Predict Next Purchase¶

In this tutorial, build a machine learning application that predicts whether customers will purchase a product within the next shopping period. This application is structured into three important steps:

Prediction Engineering
Feature Engineering
Machine Learning

In the first step, you generate new labels from the data by using Compose. In the second step, you generate features for the labels by using Featuretools. In the third step, you search for the best machine learning pipeline by using EvalML. After working through these steps, you should understand how to build machine learning applications for real-world problems like predicting consumer spending.

Note: In order to run this example, you should have Featuretools 1.4.0 or newer and EvalML 0.41.0 or newer installed.

[1]:

from demo.next_purchase import load_sample
from matplotlib.pyplot import subplots
import composeml as cp
import pandas as pd
import featuretools as ft
import evalml

Use this historical data of online grocery orders provided by Instacart.

[2]:

df = load_sample()
df.head()

[2]:

	order_id	product_id	add_to_cart_order	reordered	product_name	aisle_id	department_id	department	user_id	order_time
id
24	623	33120	1	1	Organic Egg Whites	86	16	dairy eggs	37804	2015-01-04 12:00:00
25	623	40706	3	1	Organic Grape Tomatoes	123	4	produce	37804	2015-01-04 12:00:00
26	623	38777	5	1	Organic Green Seedless Grapes	123	4	produce	37804	2015-01-04 12:00:00
27	623	34126	9	1	Organic Italian Parsley Bunch	16	4	produce	37804	2015-01-04 12:00:00
28	623	19678	4	1	Organic Russet Potato	83	4	produce	37804	2015-01-04 12:00:00

Prediction Engineering¶

Will customers purchase a product within the next shopping period?

In this prediction problem, there are two parameters:

The product that a customer can purchase.
The length of the shopping period.

You can change these parameters to create different prediction problems. For example, will a customer purchase a banana within the next 3 days or an avocado within the next three weeks? These variations can be done by simply tweaking the parameters. This helps you explore different scenarios that are crucial for making better decisions.

Defining the Labeling Function¶

Start by defining a labeling function that checks if a customer bought a given product. Make the product a parameter of the function. Our labeling function is used by a label maker to extract the training examples.

[3]:

def bought_product(ds, product_name):
    return ds.product_name.str.contains(product_name).any()

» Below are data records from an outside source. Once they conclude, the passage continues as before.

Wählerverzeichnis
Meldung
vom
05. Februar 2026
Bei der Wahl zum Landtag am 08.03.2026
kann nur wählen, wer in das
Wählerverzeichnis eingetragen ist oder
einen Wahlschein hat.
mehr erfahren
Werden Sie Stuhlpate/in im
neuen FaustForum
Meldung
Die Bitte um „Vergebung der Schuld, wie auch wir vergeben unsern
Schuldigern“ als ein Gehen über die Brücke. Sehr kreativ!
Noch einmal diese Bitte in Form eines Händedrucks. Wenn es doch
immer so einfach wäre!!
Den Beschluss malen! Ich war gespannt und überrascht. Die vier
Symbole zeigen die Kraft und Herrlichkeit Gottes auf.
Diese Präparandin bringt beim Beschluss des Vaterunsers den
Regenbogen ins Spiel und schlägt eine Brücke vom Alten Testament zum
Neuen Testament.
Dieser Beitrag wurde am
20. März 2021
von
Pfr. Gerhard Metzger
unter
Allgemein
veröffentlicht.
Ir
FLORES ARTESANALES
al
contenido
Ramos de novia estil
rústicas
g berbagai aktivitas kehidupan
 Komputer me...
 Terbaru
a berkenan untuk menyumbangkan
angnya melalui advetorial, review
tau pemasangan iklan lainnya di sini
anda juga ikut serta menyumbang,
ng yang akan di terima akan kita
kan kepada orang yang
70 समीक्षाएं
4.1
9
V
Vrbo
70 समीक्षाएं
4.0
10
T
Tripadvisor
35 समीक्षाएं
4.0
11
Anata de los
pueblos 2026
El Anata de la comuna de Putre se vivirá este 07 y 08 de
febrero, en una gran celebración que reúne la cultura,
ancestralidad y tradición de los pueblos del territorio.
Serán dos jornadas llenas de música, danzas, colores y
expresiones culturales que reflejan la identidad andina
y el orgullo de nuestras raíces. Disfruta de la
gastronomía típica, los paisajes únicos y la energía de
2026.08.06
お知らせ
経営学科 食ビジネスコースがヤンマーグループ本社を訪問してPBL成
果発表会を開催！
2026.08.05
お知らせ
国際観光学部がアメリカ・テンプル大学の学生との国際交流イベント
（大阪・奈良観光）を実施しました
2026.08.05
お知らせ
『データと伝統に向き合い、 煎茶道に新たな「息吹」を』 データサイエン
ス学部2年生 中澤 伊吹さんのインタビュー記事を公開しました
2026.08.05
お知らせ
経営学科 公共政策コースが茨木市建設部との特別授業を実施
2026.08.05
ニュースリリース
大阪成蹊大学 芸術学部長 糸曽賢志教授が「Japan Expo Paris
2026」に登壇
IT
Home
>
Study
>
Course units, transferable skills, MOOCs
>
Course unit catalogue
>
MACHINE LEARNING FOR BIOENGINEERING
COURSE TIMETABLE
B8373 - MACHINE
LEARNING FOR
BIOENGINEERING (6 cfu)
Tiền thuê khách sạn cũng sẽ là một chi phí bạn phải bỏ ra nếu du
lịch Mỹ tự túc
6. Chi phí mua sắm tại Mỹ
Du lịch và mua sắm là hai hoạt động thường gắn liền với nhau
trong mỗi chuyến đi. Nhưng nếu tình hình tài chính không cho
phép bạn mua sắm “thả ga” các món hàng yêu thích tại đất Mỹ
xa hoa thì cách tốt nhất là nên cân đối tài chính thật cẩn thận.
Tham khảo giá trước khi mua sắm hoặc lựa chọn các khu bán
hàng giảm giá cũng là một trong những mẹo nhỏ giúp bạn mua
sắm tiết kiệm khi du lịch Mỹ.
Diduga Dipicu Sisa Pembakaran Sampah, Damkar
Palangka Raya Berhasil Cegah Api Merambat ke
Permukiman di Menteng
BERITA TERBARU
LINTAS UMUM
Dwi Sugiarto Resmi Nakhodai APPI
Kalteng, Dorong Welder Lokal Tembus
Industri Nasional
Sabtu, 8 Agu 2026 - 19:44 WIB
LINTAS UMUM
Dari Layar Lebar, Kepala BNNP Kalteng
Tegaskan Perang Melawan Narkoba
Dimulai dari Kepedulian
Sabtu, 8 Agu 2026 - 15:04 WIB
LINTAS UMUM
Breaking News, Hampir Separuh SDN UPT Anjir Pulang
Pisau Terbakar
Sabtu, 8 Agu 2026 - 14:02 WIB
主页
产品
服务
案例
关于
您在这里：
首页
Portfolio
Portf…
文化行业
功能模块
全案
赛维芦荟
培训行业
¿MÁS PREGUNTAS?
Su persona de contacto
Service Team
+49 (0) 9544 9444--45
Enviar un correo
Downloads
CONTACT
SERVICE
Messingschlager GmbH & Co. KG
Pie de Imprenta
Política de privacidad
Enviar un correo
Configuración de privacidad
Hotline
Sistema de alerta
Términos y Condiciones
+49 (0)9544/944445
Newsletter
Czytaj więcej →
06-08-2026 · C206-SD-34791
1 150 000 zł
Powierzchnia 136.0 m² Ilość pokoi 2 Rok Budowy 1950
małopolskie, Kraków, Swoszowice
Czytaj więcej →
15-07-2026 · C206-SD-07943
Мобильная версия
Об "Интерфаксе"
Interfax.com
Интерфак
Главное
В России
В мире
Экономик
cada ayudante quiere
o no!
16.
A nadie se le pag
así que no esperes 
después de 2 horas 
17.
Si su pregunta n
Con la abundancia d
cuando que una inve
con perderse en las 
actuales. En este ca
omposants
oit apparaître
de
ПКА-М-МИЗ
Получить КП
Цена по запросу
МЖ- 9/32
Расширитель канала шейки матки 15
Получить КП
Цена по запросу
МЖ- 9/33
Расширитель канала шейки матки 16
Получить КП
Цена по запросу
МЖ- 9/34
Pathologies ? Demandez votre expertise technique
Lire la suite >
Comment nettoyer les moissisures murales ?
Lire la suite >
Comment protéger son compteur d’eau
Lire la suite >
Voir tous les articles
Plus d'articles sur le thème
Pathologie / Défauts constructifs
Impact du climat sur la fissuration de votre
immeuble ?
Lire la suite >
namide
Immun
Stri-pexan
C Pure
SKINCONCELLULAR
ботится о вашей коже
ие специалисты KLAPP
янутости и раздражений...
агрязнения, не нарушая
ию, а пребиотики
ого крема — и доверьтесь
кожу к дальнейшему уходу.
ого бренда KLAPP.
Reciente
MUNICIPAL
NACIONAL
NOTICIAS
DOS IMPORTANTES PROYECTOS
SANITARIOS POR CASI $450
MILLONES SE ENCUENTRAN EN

Representing the Prediction Problem¶

Represent the prediction problem by creating a label maker with the following parameters:

target_dataframe_index as the columns for the customer ID, since you want to process orders for each customer.
labeling_function as the function you defined previously.
time_index as the column for the order time. The shoppings periods are based on this time index.
window_size as the length of a shopping period. You can easily change this parameter to create variations of the prediction problem.

[4]:

lm = cp.LabelMaker(
    target_dataframe_index="user_id",
    time_index="order_time",
    labeling_function=bought_product,
    window_size="3d",
)

Finding the Training Examples¶

Run a search to get the training examples by using the following parameters:

The grocery orders sorted by the order time, since the search expects the orders to be sorted chronologically. Otherwise, an error is raised.
num_examples_per_instance to find the number of training examples per customer. In this case, the search returns all existing examples.
product_name as the product to check for purchases. This parameter gets passed directly to the our labeling function.
minimum_data as the amount of data that is used to make features for the first training example.

[5]:

lt = lm.search(
    df.sort_values("order_time"),
    num_examples_per_instance=-1,
    product_name="Banana",
    minimum_data=pd.Timedelta("3d"),
    verbose=False,
)

lt.head()

[5]:

	user_id	time	bought_product
0	6851	2015-02-05 22:00:00	True
1	8167	2015-01-14 11:00:00	False
2	8167	2015-01-20 11:00:00	False
3	19114	2015-01-13 13:00:00	True
4	31606	2015-01-06 09:00:00	False

The output from the search is a label times table with three columns:

The customer ID associated to the orders. There can be many training examples generated from each customer.
The start time of the shopping period. This is also the cutoff time for building features. Only data that existed beforehand is valid to use for predictions.
Whether the product was purchased during the shopping period window. This is calculated by our labeling function.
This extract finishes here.